Boeing gab die Rekordzahl am Montag in Seattle bekannt. Der Konzern hatte im Jahr zuvor 601 Maschinen an seine Kunden übergeben. Boeing steigerte seine Produktion kontinuierlich. Nicht einmal die Probleme beim 787 „Dreamliner“ konnten die Amerikaner letztlich bremsen. Von dem hochmodernen Langstrecken-Flieger lieferte Boeing trotz aller Technikpannen 65 Stück aus.

Verkaufsschlager der Amerikaner sind und bleiben aber die Kurz- und Mittelstreckenjets der 737-Baureihe, die allein 440 Mal die Werkshallen verließen. Das ebenfalls erfolgreiche Konkurrenzmodell von Airbus ist der A320. Dem „Dreamliner“ setzen die Europäer den etwas größeren A350 entgegen, der allerdings erst ab diesem Jahr an die Kunden ausgeliefert wird. Mittelfristig hofft Airbus, sich wieder vor Boeing schieben zu können.

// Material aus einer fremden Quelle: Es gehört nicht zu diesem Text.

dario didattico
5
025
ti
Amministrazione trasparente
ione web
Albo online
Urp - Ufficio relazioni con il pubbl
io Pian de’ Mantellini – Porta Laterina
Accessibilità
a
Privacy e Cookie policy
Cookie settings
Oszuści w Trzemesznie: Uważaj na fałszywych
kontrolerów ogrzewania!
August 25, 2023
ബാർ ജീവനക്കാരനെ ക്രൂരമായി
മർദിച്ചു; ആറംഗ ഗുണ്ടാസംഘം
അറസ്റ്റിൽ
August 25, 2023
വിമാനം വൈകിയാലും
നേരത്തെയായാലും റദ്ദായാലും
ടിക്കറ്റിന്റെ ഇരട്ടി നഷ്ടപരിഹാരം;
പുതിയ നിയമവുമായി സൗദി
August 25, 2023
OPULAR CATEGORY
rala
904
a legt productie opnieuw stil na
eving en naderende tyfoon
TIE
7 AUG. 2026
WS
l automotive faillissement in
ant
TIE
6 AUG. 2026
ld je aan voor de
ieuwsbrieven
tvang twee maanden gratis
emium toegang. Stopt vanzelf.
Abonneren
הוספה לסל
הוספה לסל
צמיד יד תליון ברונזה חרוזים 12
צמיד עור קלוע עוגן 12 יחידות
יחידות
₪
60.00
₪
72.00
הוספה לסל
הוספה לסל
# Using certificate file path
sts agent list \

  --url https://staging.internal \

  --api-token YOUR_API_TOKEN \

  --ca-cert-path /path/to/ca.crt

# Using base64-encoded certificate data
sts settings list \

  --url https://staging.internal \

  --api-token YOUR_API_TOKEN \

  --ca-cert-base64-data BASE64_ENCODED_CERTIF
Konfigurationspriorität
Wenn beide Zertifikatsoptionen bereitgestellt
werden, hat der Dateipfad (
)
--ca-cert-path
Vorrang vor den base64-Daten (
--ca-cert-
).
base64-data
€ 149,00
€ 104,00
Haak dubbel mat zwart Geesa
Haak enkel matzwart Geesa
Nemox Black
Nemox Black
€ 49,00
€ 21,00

Boeings beste Kunden im Jahr 2012

Platz 10

Air China - 14 ausgelieferte Flugzeuge

Besonders auf der Langstrecke vertraut die chinesische Airline auf die Boeing 777. Zuletzt unterschrieb die Airline einen Kaufvertrag für die 747-800.

Platz 9

China Southern - 15 ausgelieferte Flugzeuge

Seit Anfang 1990 setzt die chinesische Airline Boeing-Maschinen ein. Neben der 737 und der 767, sollen bald auch einige Boeing 777 in die Flotte aufgenommen werden.

Platz 8

Aviation Capital Group - 16 ausgelieferte Flugzeuge

Mit einer Bestellung von 60 Flugzeugen vom Typ 737 Max sorgte die Leasinggesellschaften für eine turbulenten Start ins Jahr. Bereits im Vorjahr gehörte das US-Unternehmen zu den Großkunden von Boeing.

Platz 7

Emirates - 17 ausgelieferte Flugzeuge

Mit ihrem erfolgreichen Expansionskurs setzten die arabischen Airlines ihre europäische Konkurrenz unter Druck. Durch einen Riesenauftrag über 60 neue 777 gehört auch Boeing zu den Profiteuren.

Platz 6

All Nippon Airways - 19 ausgelieferte Flugzeuge

Die Japaner waren die erste Fluggesellschaft, die den "Dreamliner" in die Flotte aufnehmen durfte.

Platz 5

GECAS - 20 ausgelieferte Flugzeuge

Die Flugzeugleasingsparte von General Electrics gehört ebenfalls zu den Großkunden. Durch einen Auftrag über 100 Boeing 737 dürfte sich daran in den nächsten Jahren nichts ändern.

Platz 4

Ryanair - 20 ausgelieferte Flugzeuge

Der irische Billigflieger droht zwar immer wieder damit, zu anderen Flugzeugherstellern zu wechseln. Bisher besteht die Flotte aber ausschließlich aus Flugzeugen vom Typ Boeing 737.

Platz 3

Lion Air - 22 ausgelieferte Flugzeuge

Ein 22-Milliarden-Dollar-Auftrag der indonesischen Airline ließ die Branche im Februar 2012 aufhorchen. Auch die Südostasiaten setzen auf die 737.

Platz 2

American Airlines - 25 ausgelieferte Flugzeuge

Die amerikanische Airline mit den Silberpfeilen muss dringend ihre Flotte modernisieren und setzt auf Flugzeuge aus der Heimat.

Platz 1

Southwest Airlines - 25 ausgelieferte Flugzeuge

Gleichauf liegt Konkurrent Southwest, der seine Flotte mit 208 neuen Boeing 737 aufrüsten will und dafür die stolze Summe von 19 Milliarden Dollar investiert.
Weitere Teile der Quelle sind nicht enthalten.